Era a mocidade fundida na cólera de um velho. A força dos vinte anos e a cólera dos cinqüenta eram o motor dois do bruto negro, que engatinhava, rolava e se torcia na lisura da pedra, um monstro marinho, fora d’água.

A claridade fosfórica do mar, a besta movia-se em todos os sentidos e tomava novas proporções; parecia fantasticamente ora crescer, ora diminuir.

A boca espumosa do velho esfregava-se pela cara do moço, segredando-lhe em tom terrível e quebrado pelo cansaço estas palavras:

— Pois morrerás! Miserável!...

E mordiam-se.

— Pois morrerás!

Procuravam matar um ao outro.

Lutavam!

E a rocha cada vez mais escorregadia, o céu mais negro e o mar mais bravo.

A luta tendia a enfraquecer: a fera ia sossegando; a massa bruta dilatava-se: a mole negra parecia diluir-se.

Era o cansaço.

Desfaziam-se como uma nuvem negra no horizonte.

Como um urso enorme e velho, arrastavam-se surda e vagarosamente para a borda do precipício.

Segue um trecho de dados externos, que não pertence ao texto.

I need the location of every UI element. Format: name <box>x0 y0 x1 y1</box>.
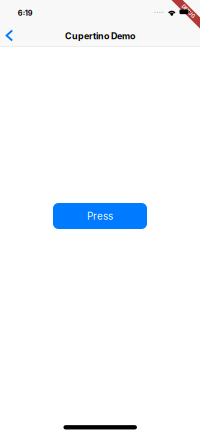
staticText: Press <box>87 210 113 222</box>
staticText: Cupertino Demo <box>65 31 135 42</box>
staticText: DEBUG <box>180 9 197 14</box>
button[interactable]: Press <box>53 203 147 229</box>
button[interactable]: Back <box>1 24 18 47</box>
staticText: 6:19 <box>18 9 33 18</box>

Miguel se apercebera disso e reagiu: com um esforço supremo lograra tomar sob si o velho, ficando de gatinhas sobre ele. Tinha um aspecto feroz; o sangue escorria-lhe por entre os dentes e pelas ventas; a posição, como o olhar, eram irracionais. Nesta atitude, ia atirar-se à garganta do adversário, quando este, concentrando o resto das forças, reagiu por sua vez: com um empurrão expeliu de si o moço.

Miguel rolou pela pedra até segurar-se nas asperezas das bordas do precipício.

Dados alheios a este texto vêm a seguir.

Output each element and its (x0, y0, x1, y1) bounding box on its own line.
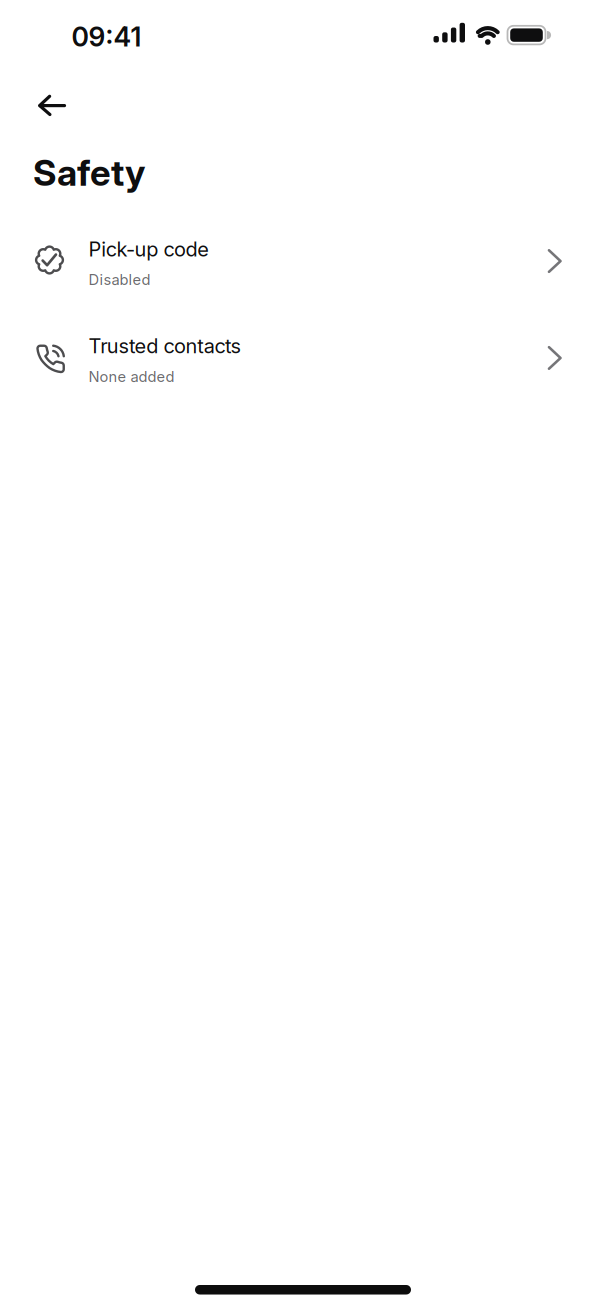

Maffei não lhe dera tempo para mais, de um salto deitou-se ao comprido no chão, e engatinhando com ligeireza de tigre, agarrou-o pelas costas.

Cinqüenta pés os separavam do mar, e nesse ponto a pedra era inteiramente íngreme, quase cavada.

Miguel torcia-se todo nas mãos do velho.

De repente, um grito agudo e rápido sucedeu a uma gargalhada surda, estalada pelo cansaço. Gargalhadas como só sabem dar um velho mau ou uma mãe doida.

Maffei, e bruços sobre a roda, via tranqüilamente rolar pelo precipício o corpo ensangüentado de Miguel. Um sorriso cansado e triunfante encrespou-lhe os lábios esfolados, ao ouvir o ruído cavo de um corpo que cai na água.

A tempestade, que se preparava ameaçadora, desabou encerrando o espetáculo; e o mar, contente de sua presa, gargalhou com seu rir de espumas.

Começou a chover copiosamente.

Tranqüilo, como nos seus dias mais tranqüilos, o velho levantou-se, sacudiu a roupa molhada e pôs-se a andar para casa silenciosa e pacificamente, como uma menina quando volta do banho do mar.